[Extracted data entries]
--- START ---

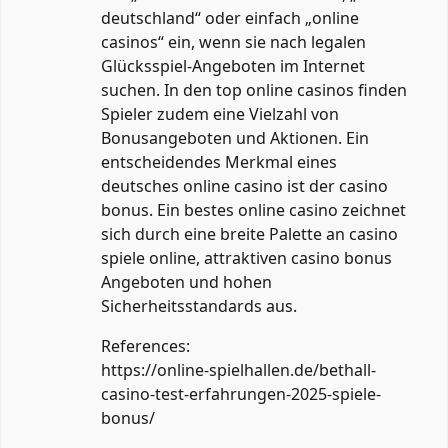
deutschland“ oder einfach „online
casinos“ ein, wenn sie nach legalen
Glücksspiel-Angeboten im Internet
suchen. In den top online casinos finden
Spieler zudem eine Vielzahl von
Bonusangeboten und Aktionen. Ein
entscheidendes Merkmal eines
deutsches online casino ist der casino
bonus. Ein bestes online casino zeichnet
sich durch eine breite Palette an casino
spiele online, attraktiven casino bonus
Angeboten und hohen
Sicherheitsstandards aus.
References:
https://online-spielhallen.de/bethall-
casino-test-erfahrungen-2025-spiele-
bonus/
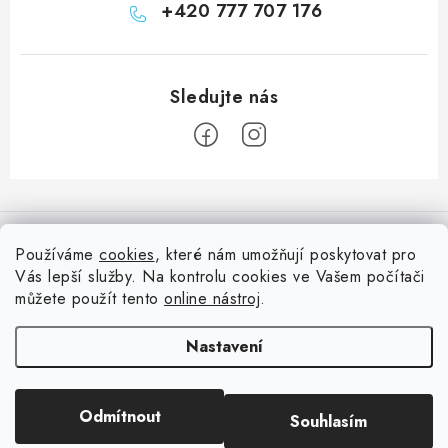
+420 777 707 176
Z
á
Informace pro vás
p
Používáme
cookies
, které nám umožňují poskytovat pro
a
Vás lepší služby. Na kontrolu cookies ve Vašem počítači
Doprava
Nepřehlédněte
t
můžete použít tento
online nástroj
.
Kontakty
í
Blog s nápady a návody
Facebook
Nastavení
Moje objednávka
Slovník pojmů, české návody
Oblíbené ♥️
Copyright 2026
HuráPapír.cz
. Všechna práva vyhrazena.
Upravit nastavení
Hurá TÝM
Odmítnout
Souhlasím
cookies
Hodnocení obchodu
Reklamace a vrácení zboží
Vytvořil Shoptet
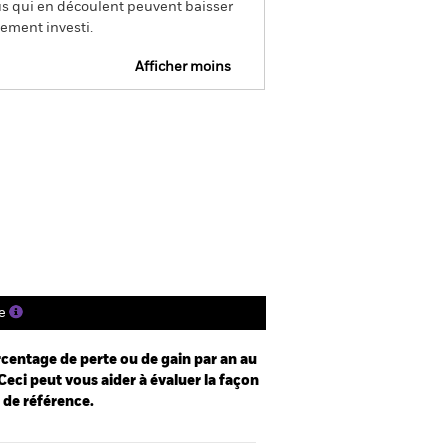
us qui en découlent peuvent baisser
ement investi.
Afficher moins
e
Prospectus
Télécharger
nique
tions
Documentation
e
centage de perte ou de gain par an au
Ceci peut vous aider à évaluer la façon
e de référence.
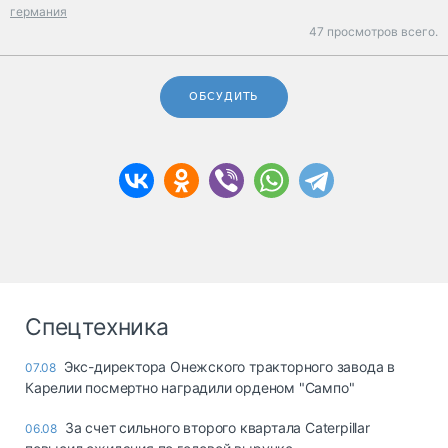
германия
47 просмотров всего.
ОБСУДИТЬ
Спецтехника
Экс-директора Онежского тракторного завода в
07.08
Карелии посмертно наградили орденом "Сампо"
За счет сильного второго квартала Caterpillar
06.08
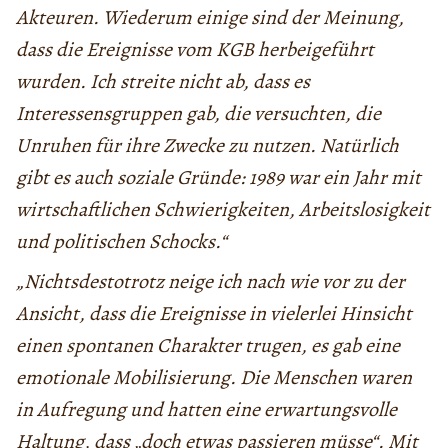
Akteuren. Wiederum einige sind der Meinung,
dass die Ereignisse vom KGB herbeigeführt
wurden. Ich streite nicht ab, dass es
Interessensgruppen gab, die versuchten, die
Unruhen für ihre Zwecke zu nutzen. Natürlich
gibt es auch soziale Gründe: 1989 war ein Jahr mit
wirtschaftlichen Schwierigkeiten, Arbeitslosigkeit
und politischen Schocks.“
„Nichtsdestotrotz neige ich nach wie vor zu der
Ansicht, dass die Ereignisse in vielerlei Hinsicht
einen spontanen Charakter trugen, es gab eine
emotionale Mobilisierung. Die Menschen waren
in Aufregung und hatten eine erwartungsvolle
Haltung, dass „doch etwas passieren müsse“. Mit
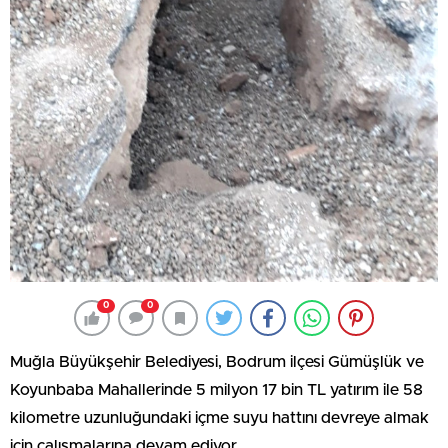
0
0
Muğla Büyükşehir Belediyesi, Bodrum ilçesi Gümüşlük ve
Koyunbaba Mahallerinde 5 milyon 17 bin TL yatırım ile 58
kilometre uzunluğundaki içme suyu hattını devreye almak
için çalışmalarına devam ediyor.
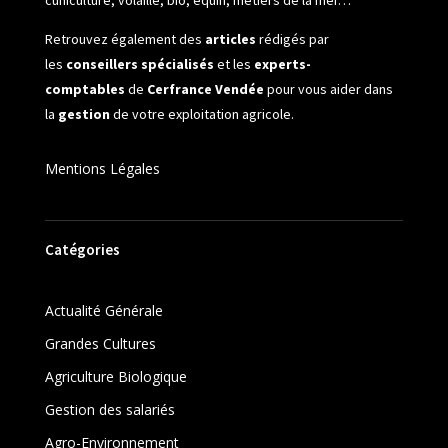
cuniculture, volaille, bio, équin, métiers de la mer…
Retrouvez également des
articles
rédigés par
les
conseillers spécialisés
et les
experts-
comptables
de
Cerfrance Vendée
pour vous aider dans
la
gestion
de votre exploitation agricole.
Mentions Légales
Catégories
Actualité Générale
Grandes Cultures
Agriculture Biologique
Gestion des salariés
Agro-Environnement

--- END ---

### What to do
In the records above, find the line with "Vás lepší služby.". Print exactly from there through the line with "wirtschaftlichen Schwierigkeiten, Arbeitslosigkeit", minus the pictures.

### Expected answer
Vás lepší služby. Na kontrolu cookies ve Vašem počítači
Doprava
Nepřehlédněte
t
můžete použít tento
online nástroj
.
Kontakty
í
Blog s nápady a návody
Facebook
Nastavení
Moje objednávka
Slovník pojmů, české návody
Oblíbené ♥️
Copyright 2026
HuráPapír.cz
. Všechna práva vyhrazena.
Upravit nastavení
Hurá TÝM
Odmítnout
Souhlasím
cookies
Hodnocení obchodu
Reklamace a vrácení zboží
Vytvořil Shoptet
us qui en découlent peuvent baisser
ement investi.
Afficher moins
e
Prospectus
Télécharger
nique
tions
Documentation
e
centage de perte ou de gain par an au
Ceci peut vous aider à évaluer la façon
e de référence.
германия
47 просмотров всего.
ОБСУДИТЬ
Спецтехника
Экс-директора Онежского тракторного завода в
07.08
Карелии посмертно наградили орденом "Сампо"
За счет сильного второго квартала Caterpillar
06.08
Akteuren. Wiederum einige sind der Meinung,
dass die Ereignisse vom KGB herbeigeführt
wurden. Ich streite nicht ab, dass es
Interessensgruppen gab, die versuchten, die
Unruhen für ihre Zwecke zu nutzen. Natürlich
gibt es auch soziale Gründe: 1989 war ein Jahr mit
wirtschaftlichen Schwierigkeiten, Arbeitslosigkeit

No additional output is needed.